E-mental health services should form a critical element of the next wave of mental health reforms but clearly not in the next five years under this Plan.
When Reforms Clash
There is a critical if ominous commitment (Action 4) that the Mental Health Drug and Alcohol Principal Committee will monitor and report to Health Ministers about the rollout of the NDIS for people with severe and complex mental illness.
This is welcome and perhaps a response to recent concerns that the NDIS is not yet meeting expected levels of mental health support packages. For example, the ACT (a whole of jurisdiction trial site) currently has 325 packages, around one third the expected level of packages for people with the most severe disability.
Another key feature and retrograde step in this draft is that responsibility for mental health as defined in the Plan remains firmly in the province of Health and Health Ministers.
The need for innovative approaches to issues like unemployment, training, housing, education and social inclusion are receiving active consideration in other parts of Government but here receive scant attention.
This is surely a long way from the more holistic approaches espoused by the National Mental Health Commission.
Accountability for Hollowmen
For the fifth time, the National Plan makes commitments in relation to establishing robust accountability. More specifically, this would be a new annual report produced by government to demonstrate progress against the Plan.
But this is like the system we had, until recently, of national mental health reports published regularly largely relying on federal and state health system data provided three years earlier.
This Plan makes no commitments to fund new and independent ways to collect and report data, particularly on the issues of most import to consumers and carers, such as employment, education and quality of life.
The failure to establish genuine accountability has been one of the major and enduring characteristics of successive national mental health plans. Without major accompanying commitments, this sad pattern seems destined to repeat.
It also casts some doubt over the future role of the National Mental Health Commission, which, if not undertaking this oversight and monitoring role in a properly independent capacity, may struggle to assert a genuine role in any reform process.
Reform may be elsewhere
Twenty five years of mental health plans and policies have a legacy. It is a story told in 32 separate inquiries into mental health in the period between 2006-12, which collectively suggest the most apt word to describe mental health in Australia is ‘crisis’.
Wasn’t this why the Abbott Government asked the National Mental Health Commission to do the review in the first place? If not why not? And even with its constrained terms of reference, the Commission managed to deliver an ambitious agenda of change, some of which needs much more work.
But it did set out a detailed leadership role for the Commonwealth in relation to national mental health reform and a central role for community mental health care.
The Fifth Plan does not do this. It lets the Commonwealth off the hook, shunting responsibility from Woden to PHNs and others. In some parallel universe, providing a few tools, guidelines and complementing jurisdictional policies might drive reform but this approach has yet to prove effective terrestrially.

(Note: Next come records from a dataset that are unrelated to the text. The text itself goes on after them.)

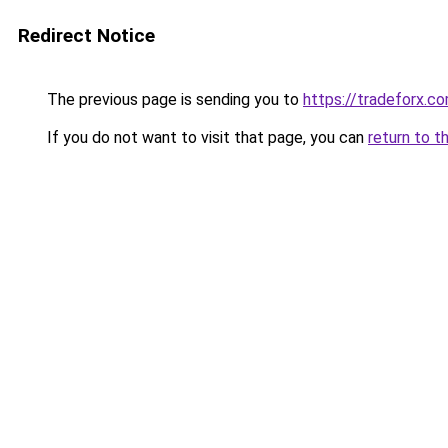
Redirect Notice
The previous page is sending you to
https://tradeforx.c
If you do not want to visit that page, you can
return to t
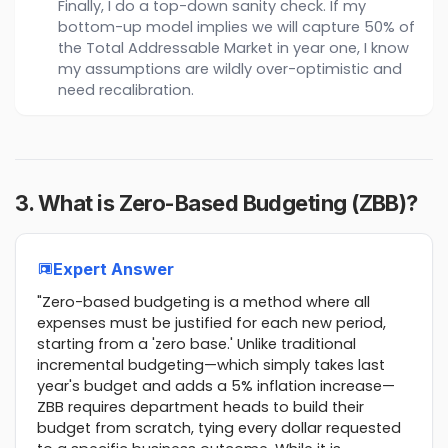
Finally, I do a top-down sanity check. If my
bottom-up model implies we will capture 50% of
the Total Addressable Market in year one, I know
my assumptions are wildly over-optimistic and
need recalibration.
3. What is Zero-Based Budgeting (ZBB)?
Expert Answer
"Zero-based budgeting is a method where all
expenses must be justified for each new period,
starting from a 'zero base.' Unlike traditional
incremental budgeting—which simply takes last
year's budget and adds a 5% inflation increase—
ZBB requires department heads to build their
budget from scratch, tying every dollar requested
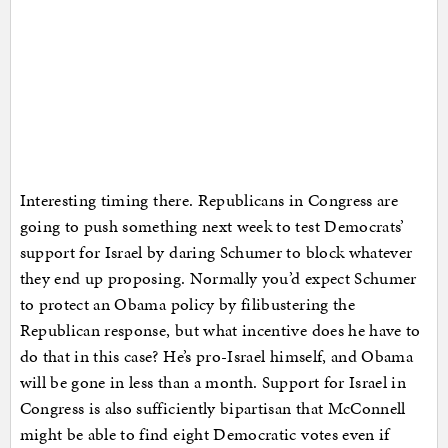
Interesting timing there. Republicans in Congress are
going to push something next week to test Democrats’
support for Israel by daring Schumer to block whatever
they end up proposing. Normally you’d expect Schumer
to protect an Obama policy by filibustering the
Republican response, but what incentive does he have to
do that in this case? He’s pro-Israel himself, and Obama
will be gone in less than a month. Support for Israel in
Congress is also sufficiently bipartisan that McConnell
might be able to find eight Democratic votes even if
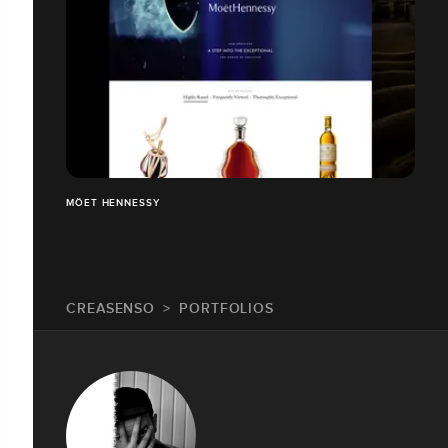
MÖET HENNESSY
CREASENSO
PORTFOLIOS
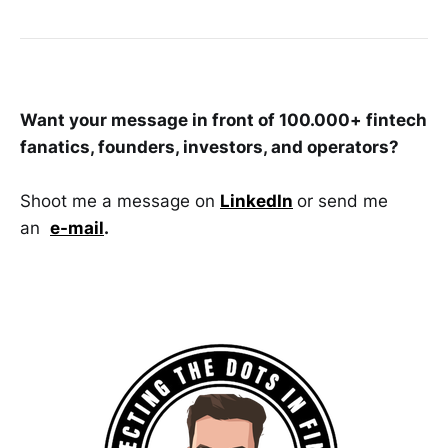
Want your message in front of 100.000+ fintech
fanatics, founders, investors, and operators?
Shoot me a message on
LinkedIn
or send me
an
e-mail
.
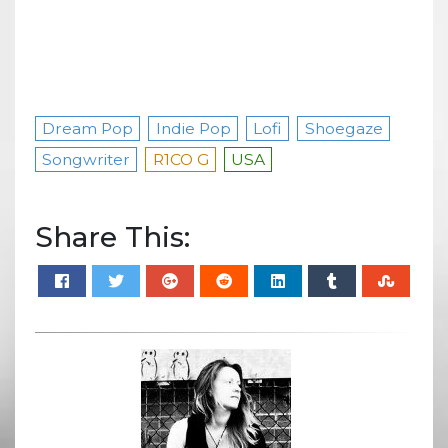
Dream Pop
Indie Pop
Lofi
Shoegaze
Songwriter
R1CO G
USA
Share This:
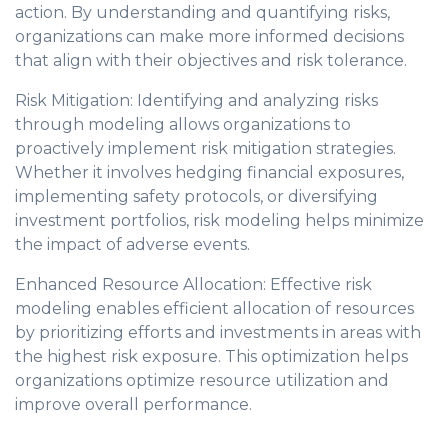
action. By understanding and quantifying risks,
organizations can make more informed decisions
that align with their objectives and risk tolerance.
Risk Mitigation: Identifying and analyzing risks
through modeling allows organizations to
proactively implement risk mitigation strategies.
Whether it involves hedging financial exposures,
implementing safety protocols, or diversifying
investment portfolios, risk modeling helps minimize
the impact of adverse events.
Enhanced Resource Allocation: Effective risk
modeling enables efficient allocation of resources
by prioritizing efforts and investments in areas with
the highest risk exposure. This optimization helps
organizations optimize resource utilization and
improve overall performance.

The Fifth Plan and the Commission’s Review are both owned by the Federal Health Department.
As a pilot, Minister Ley now seems to have two choices. She can take charge of a Fifth Plan aircraft with the most beautiful livery but well known to lack the power necessary for lift off. At best, this thing will just go up and down the runway.
Alternatively, she can buckle up and take charge of a much more experimental Commission vehicle. Not sure it will fly. The thing isn’t painted and the flaps and stabilisers might need to be attached by the states and territories and others, but it certainly has engines.
It will need a skilled pilot. It also has passengers who are sick of being stuck where they are.